Figure 1.

Schematic representation of five of the main molecular mechanisms of loss-of-function (LOF) diseases associated with destabilizing mutations and relevant examples discussed in this review: (i) accelerated protein degradation by the 26S proteasome (e.g., the polymorphism P187S in NQO1; see Section 4.1.); (ii) intracellular mistargeting to mitochondria due to enhanced interaction with mitochondrial import machineries instead of normal targeting to peroxisomes upon interaction with Pex5p dependent pathway (e.g., variant G170R of AGT associated with PH1; see Section 4.2.); (iii) enhanced formation of inactive aggregates (e.g., variant I244T of AGT associated with PH1; see Section 4.2.); (iv) catalytic defect (e.g., the polymorphism P187S in NQO1 promotes the formation of the inactive apo-enzyme by altering FAD binding; see Section 4.1.); (v) alteration in protein:protein interactions (e.g., the polymorphism P187S reduces NQO1 steady-state levels thus destabilizing transcription factors such as p53 and p73α; see Section 4.1.).
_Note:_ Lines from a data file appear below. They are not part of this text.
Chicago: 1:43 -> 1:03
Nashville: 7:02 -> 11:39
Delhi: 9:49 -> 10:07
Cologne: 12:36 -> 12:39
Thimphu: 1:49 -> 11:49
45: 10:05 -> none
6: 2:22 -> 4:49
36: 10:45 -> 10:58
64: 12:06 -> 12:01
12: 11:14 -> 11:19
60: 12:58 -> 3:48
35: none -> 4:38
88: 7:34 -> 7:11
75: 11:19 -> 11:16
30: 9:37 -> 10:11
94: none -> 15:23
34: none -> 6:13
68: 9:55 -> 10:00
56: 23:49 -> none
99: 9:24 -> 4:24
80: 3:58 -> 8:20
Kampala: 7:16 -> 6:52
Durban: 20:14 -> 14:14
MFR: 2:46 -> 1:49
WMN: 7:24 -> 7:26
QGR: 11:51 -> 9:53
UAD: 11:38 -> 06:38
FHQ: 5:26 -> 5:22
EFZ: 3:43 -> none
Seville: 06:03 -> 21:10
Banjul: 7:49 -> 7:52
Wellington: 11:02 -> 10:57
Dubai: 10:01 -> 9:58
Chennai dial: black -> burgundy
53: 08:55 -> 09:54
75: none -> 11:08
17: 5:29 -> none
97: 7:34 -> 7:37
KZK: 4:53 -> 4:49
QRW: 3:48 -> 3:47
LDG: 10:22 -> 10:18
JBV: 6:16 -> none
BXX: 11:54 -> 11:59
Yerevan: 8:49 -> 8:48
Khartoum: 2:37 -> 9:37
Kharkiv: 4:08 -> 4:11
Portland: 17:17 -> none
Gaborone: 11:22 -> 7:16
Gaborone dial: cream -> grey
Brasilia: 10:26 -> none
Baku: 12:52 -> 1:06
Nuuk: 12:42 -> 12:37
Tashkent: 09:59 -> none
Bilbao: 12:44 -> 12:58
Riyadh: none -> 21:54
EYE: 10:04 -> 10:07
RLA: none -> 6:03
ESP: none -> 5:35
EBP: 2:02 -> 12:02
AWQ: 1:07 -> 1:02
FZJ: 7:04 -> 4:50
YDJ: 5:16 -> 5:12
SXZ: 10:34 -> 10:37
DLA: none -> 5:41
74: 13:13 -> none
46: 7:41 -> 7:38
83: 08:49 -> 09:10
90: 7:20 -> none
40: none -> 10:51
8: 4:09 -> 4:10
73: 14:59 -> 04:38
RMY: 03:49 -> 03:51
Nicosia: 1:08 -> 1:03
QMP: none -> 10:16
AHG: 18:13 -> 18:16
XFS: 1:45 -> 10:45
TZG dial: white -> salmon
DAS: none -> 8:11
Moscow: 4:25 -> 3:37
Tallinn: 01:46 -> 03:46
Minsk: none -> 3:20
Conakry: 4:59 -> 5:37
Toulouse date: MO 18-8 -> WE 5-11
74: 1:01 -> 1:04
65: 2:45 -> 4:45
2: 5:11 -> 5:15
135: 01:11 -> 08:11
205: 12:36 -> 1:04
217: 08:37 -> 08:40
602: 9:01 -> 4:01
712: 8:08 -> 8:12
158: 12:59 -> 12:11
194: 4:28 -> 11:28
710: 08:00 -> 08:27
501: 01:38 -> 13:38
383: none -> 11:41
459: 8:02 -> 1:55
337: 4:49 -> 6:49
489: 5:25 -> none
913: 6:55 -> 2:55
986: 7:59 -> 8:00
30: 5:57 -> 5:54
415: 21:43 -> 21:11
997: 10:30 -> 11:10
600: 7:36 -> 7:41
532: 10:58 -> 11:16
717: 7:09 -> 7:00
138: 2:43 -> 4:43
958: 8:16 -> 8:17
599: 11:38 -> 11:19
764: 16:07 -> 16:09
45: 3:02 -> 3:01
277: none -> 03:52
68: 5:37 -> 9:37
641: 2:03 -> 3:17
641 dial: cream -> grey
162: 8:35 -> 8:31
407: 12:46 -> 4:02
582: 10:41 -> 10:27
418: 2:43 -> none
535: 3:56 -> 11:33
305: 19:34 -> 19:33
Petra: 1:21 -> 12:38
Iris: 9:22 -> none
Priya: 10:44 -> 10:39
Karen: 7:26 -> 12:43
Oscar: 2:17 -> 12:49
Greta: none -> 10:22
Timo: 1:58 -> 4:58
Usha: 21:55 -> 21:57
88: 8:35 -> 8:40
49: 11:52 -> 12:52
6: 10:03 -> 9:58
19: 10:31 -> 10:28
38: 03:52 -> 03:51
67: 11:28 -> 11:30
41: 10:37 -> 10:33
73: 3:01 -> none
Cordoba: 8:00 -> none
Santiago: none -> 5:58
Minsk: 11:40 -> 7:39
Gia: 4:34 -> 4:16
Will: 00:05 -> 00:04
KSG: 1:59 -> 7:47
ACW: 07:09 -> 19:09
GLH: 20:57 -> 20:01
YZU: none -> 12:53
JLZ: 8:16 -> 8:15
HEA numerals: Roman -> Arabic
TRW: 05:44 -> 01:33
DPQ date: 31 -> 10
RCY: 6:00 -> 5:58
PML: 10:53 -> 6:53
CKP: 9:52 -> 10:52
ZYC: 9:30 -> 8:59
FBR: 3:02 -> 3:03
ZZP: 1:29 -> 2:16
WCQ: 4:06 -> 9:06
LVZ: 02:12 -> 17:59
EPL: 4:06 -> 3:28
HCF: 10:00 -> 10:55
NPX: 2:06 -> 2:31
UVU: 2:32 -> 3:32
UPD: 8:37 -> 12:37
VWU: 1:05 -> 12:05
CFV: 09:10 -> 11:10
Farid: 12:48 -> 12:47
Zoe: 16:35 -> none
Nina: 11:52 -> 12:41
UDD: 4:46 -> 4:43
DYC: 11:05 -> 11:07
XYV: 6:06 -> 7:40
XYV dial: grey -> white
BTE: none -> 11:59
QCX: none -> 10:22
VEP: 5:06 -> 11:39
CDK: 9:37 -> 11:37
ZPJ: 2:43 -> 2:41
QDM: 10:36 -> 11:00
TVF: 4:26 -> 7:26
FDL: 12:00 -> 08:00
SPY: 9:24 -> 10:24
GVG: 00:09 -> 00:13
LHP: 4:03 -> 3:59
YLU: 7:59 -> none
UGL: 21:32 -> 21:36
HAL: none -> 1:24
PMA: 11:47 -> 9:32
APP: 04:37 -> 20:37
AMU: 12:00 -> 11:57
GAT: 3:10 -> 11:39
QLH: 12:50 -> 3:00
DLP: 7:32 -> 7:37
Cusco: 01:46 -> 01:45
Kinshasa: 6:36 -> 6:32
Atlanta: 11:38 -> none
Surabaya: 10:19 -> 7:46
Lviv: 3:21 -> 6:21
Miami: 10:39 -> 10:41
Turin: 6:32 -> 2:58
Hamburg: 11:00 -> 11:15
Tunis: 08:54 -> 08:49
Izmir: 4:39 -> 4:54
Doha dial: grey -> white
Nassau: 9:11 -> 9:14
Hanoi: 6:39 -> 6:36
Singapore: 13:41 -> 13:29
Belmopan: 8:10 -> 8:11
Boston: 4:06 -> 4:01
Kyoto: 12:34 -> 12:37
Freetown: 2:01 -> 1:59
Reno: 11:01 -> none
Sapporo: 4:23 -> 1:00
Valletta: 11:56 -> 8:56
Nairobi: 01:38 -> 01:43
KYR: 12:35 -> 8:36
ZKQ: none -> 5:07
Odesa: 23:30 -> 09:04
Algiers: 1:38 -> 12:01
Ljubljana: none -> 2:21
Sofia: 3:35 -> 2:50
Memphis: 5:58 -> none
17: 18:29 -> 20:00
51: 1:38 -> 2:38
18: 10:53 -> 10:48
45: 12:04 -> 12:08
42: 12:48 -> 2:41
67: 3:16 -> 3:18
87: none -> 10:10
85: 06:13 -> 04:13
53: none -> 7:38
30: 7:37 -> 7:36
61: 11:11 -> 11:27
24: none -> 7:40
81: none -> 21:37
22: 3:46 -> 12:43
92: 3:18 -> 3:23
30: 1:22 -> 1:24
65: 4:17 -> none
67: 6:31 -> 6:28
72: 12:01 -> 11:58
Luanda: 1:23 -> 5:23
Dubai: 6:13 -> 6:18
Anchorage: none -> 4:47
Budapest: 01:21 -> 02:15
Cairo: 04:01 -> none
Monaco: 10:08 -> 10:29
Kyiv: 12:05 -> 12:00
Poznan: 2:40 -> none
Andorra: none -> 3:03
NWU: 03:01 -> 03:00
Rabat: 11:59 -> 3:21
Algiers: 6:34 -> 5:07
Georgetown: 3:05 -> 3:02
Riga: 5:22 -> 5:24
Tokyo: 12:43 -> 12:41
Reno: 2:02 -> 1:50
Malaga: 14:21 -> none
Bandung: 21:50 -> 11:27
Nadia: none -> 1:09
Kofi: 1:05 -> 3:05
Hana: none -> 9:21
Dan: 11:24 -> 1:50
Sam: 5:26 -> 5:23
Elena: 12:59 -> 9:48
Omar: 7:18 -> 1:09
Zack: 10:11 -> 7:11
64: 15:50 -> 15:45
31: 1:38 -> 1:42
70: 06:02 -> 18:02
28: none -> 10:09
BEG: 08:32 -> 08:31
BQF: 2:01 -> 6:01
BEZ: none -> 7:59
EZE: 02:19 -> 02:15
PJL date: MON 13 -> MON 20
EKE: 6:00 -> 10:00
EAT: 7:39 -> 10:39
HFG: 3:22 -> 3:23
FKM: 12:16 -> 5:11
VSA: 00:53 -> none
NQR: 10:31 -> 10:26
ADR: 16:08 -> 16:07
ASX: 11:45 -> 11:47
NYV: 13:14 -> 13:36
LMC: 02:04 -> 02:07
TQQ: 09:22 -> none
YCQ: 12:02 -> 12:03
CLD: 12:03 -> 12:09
On the right side, the potential correction of local destabilizing effects by a pharmacological agent (e.g., a small ligand) is presented as promising approaches to rescue the function of disease-associated variants. AGT, Alanine:glyoxylate aminotransferase; PH1, primary hyperoxaluria type I; NQO1, NADP(H):quinone oxidoreductase 1; PPI, protein:protein interaction.